Die Insolvenzverwaltung von Arndt Geiwitz wollte einzelne Vorgänge nicht kommentieren. „Sämtliche Übertragungen, vor allem die der letzten vier Jahre, werden sehr genau überprüft“, sagte ein Sprecher der Nachrichtenagentur dpa. „Die Prüfungen sind noch nicht endgültig abgeschlossen.“ Das Geld aus einer möglichen Rückübertragung würde in die Insolvenzmasse fließen.  Dem Bericht zufolge übertrug Anton Schlecker seinem Sohn Lars Schlecker am 7. September 2011 - knapp fünf Monate vor dem Insolvenzantrag - ein 7.000 Quadratmeter großes Firmengrundstück am Stammsitz des Unternehmens im baden-württembergischen Ehingen, zuvor hatte seine Schwester demnach ein gleichgroßes Grundstück erhalten; dieser Vertrag sei bereits 2008 geschlossen worden. Die Zeitung beruft sich auf den Schenkungsvertrag, der ihr vorliege. Darin heiße es: „Eine Gegenleistung in Geld haben Frau Meike Schlecker und Herr Lars Schlecker nicht zu erbringen.“ 2011 schloss das Unternehmen mit einem Verlust von 200 Millionen Euro ab.

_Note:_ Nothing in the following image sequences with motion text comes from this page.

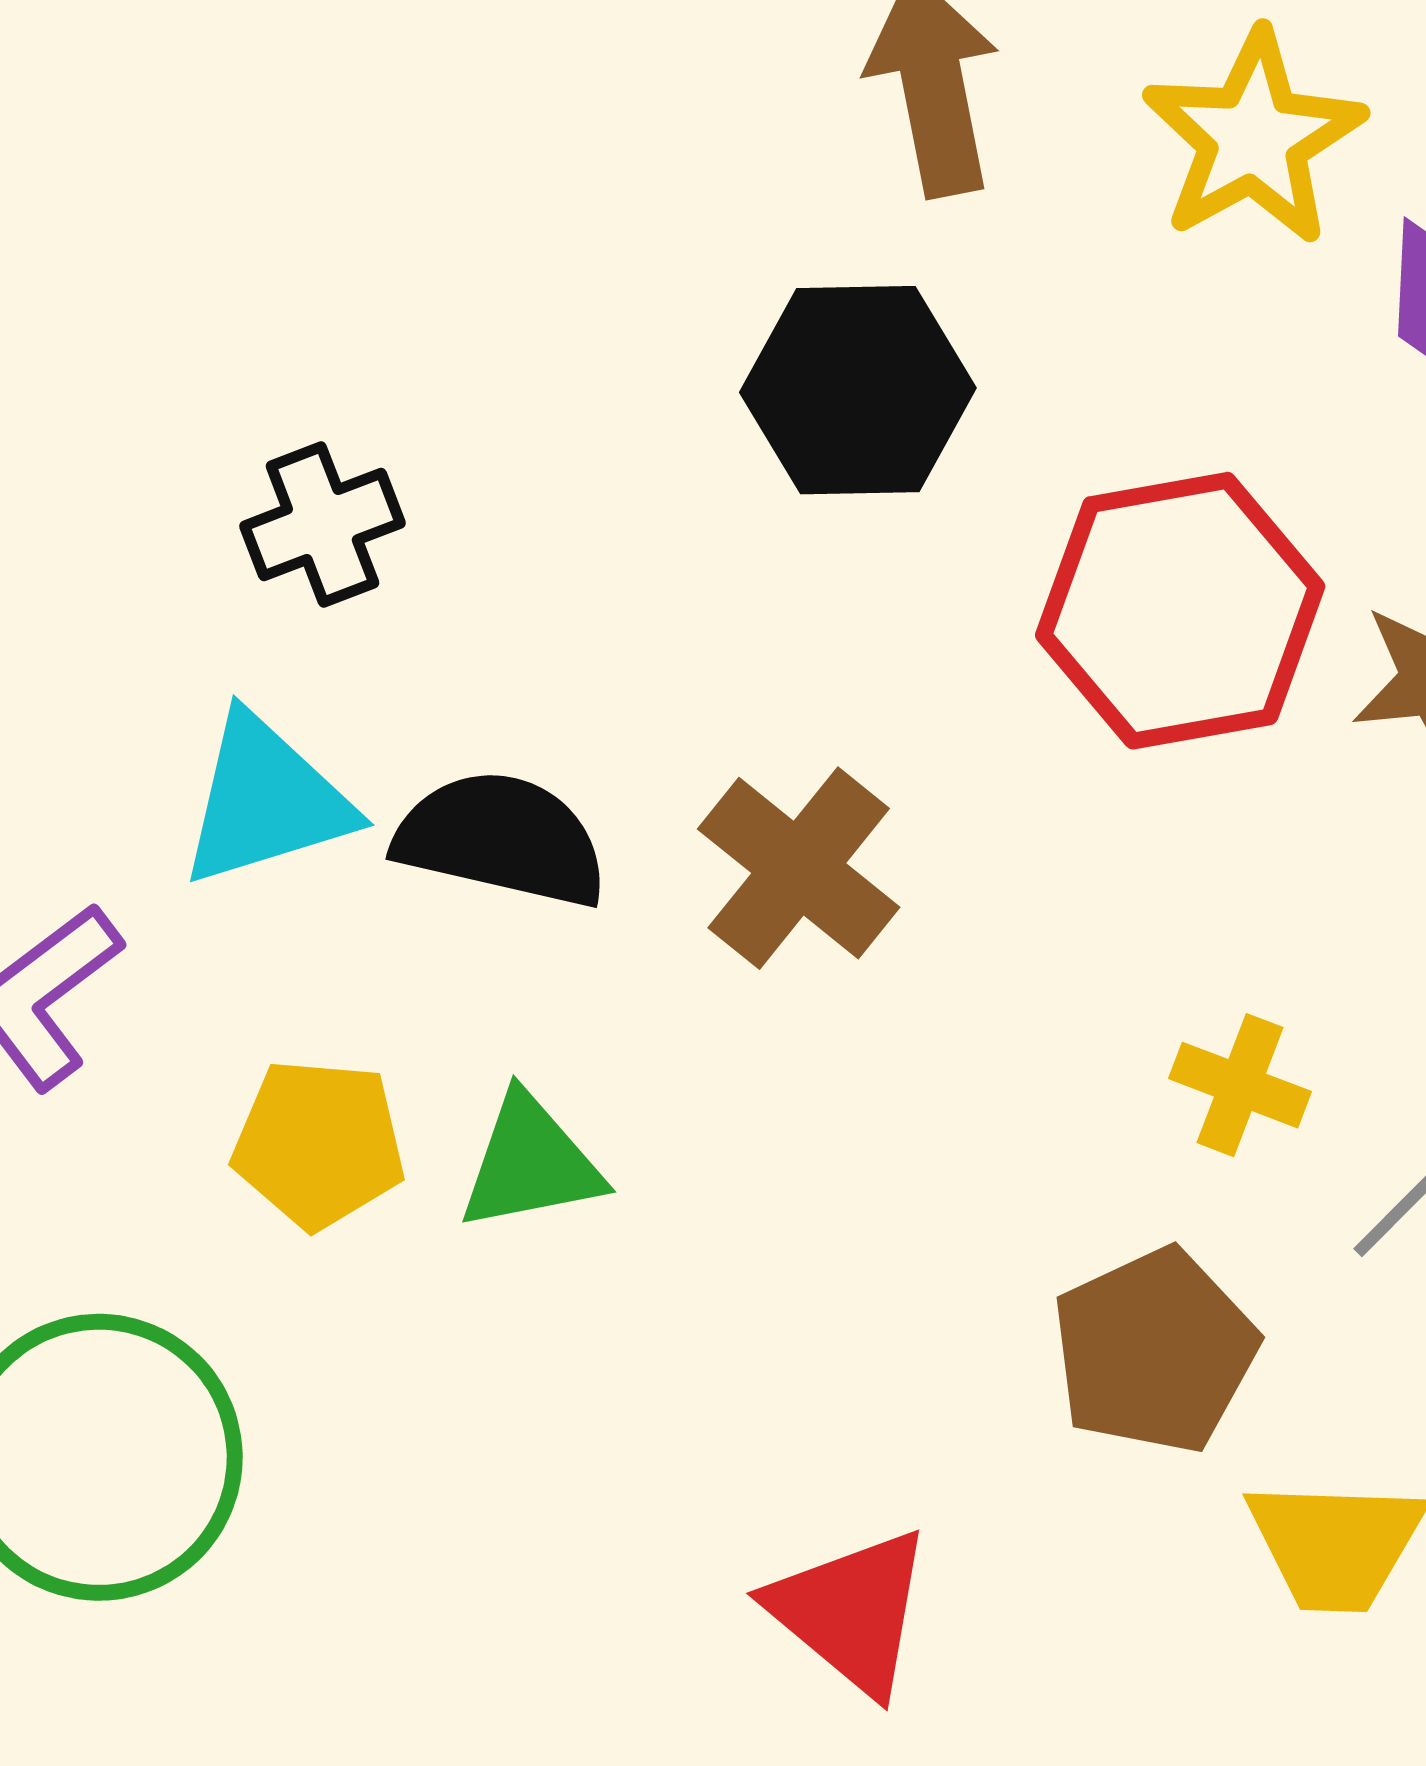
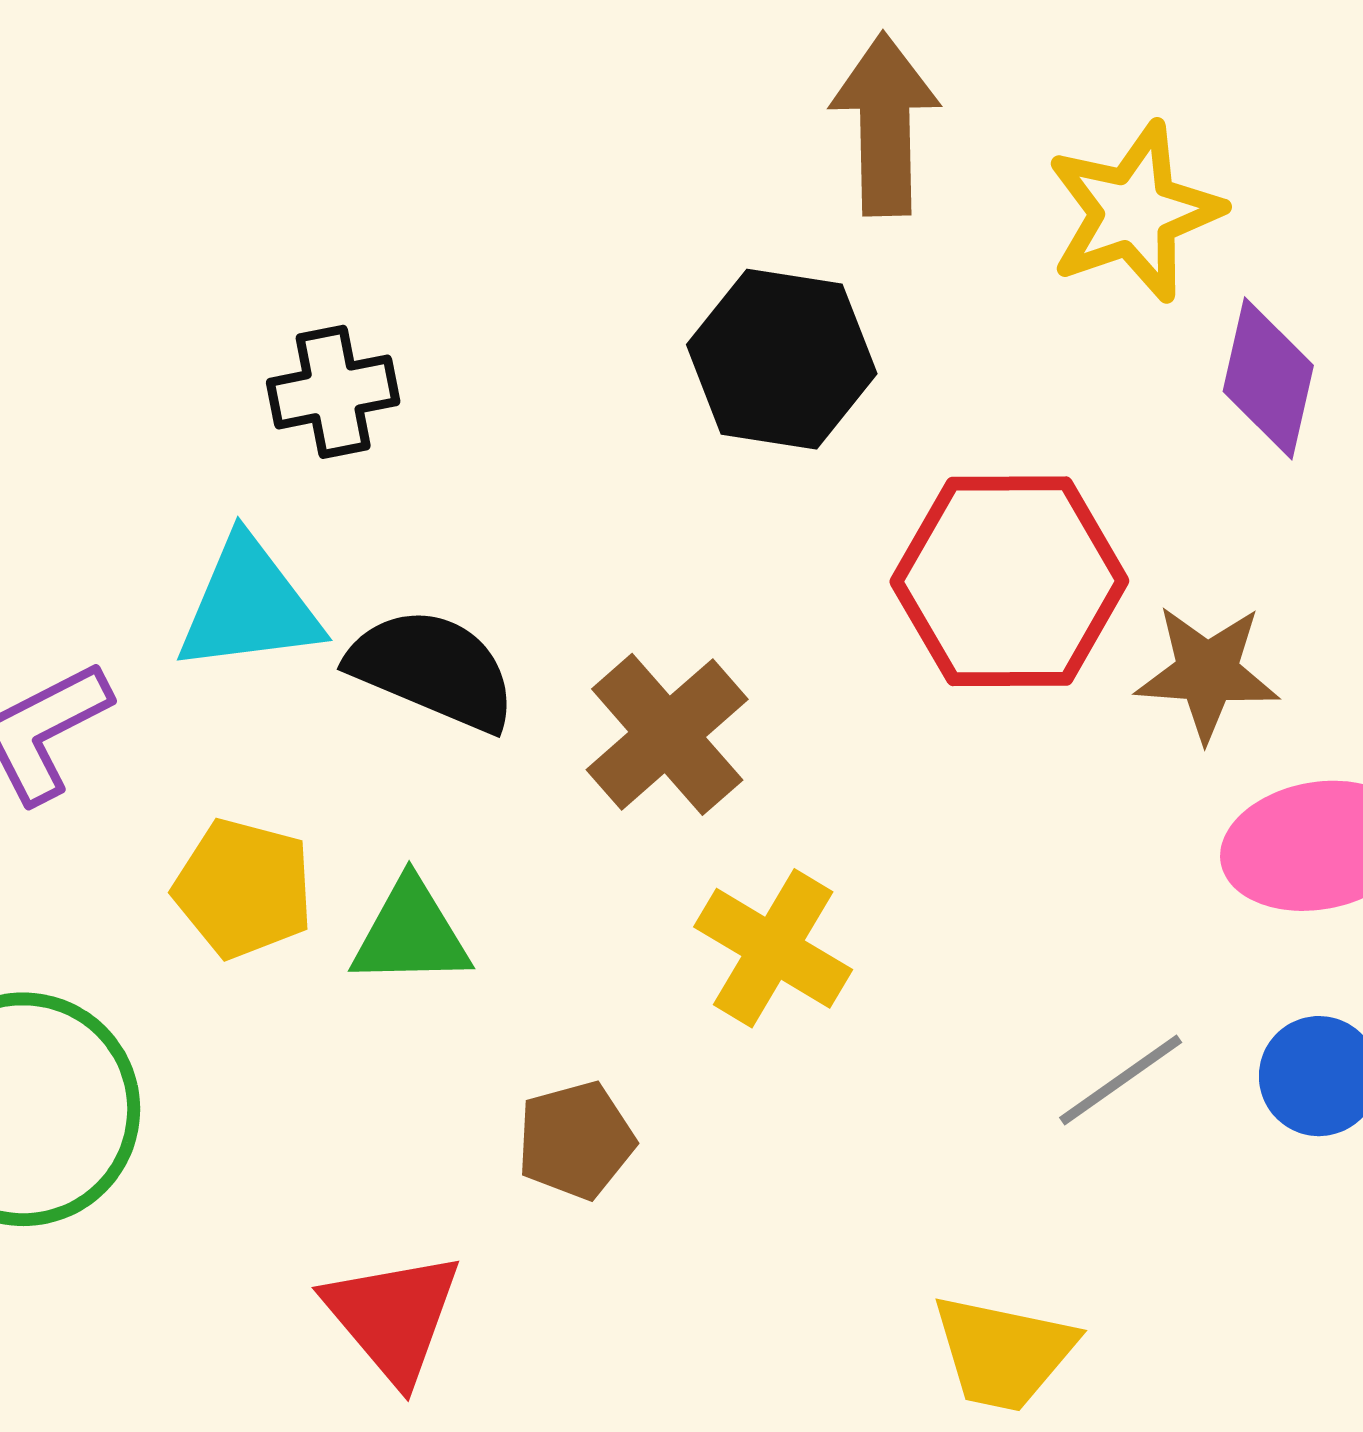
yellow cross: (1240, 1085) -> (773, 948), moved, size x1.4
brown pentagon: (1154, 1351) -> (576, 1140), moved, size x0.7
red triangle: (851, 1611) -> (393, 1317), moved

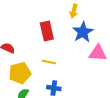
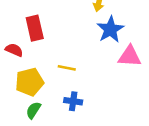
red rectangle: (47, 31) -> (35, 28), moved

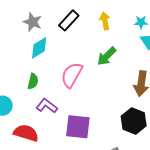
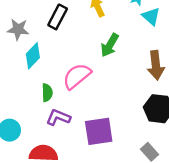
pink semicircle: (72, 75) -> (77, 76), turned 36
green semicircle: (33, 81) -> (47, 93), moved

 Am 26. Juni 2009 habe Schlecker das auf acht Millionen Euro geschätzte Familien-Anwesen (13.000 Quadratmeter) in Ehingen notariell an seine Ehefrau übertragen, wobei das Unternehmen schon damals in der Verlustzone gewesen sei, schreibt das Blatt weiter. In der Vereinbarung steht demnach auch, dass sich Anton Schlecker ein lebenslängliches Nutzungsrecht für die Villa einräumen ließ. Im Todesfall seiner Frau würde laut notarieller Regelung diese wieder in seinen Besitz übergehen, berichtete „Bild“. Die Familie habe sich auf Anfrage der Zeitung nicht äußern wollen.  Anton Schlecker haftet im Rahmen der Insolvenz seiner 1975 gegründeten Firma auch mit seinem Privatvermögen. Schlecker hatte im Januar Insolvenz gemeldet. Am Mittwochnachmittag sollten alle noch verbliebenen 2800 Filialen endgültig schließen.